» **Task brief**
Lines holding the string "уточните" are the ones to copy; find them all in the data.
Segment Start: Exercise data
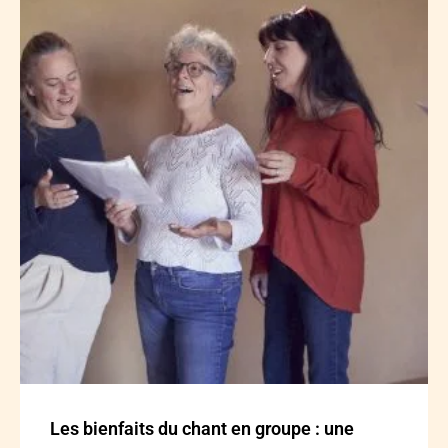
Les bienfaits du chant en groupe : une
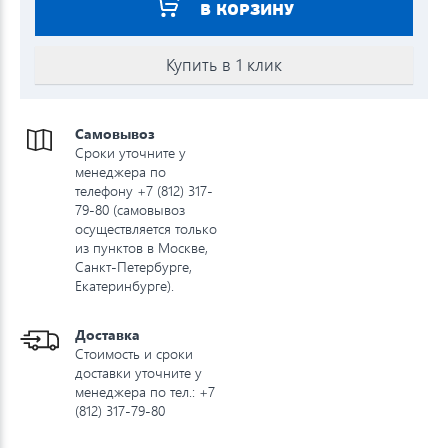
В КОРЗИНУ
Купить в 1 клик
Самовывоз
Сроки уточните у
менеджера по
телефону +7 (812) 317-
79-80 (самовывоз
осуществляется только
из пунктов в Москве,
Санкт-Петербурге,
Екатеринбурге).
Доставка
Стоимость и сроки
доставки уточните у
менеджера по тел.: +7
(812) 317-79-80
Segment End: Exercise data
Segment Start: Exercise data
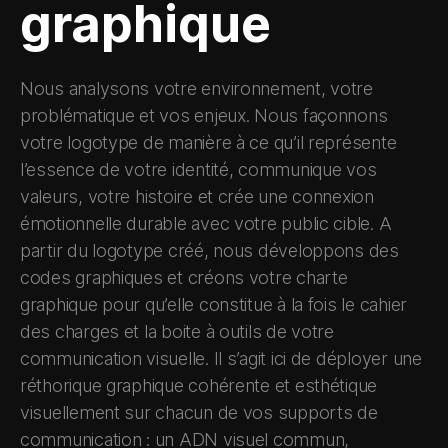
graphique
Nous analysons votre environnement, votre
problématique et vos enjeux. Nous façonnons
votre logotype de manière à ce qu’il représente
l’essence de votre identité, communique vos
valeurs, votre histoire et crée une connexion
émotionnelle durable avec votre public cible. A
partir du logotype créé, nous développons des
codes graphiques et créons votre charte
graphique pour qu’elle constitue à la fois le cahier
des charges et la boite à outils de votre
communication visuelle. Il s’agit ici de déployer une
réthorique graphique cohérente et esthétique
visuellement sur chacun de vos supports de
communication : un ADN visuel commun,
Segment End: Exercise data
» **Answer for this exercise**
Сроки уточните у
доставки уточните у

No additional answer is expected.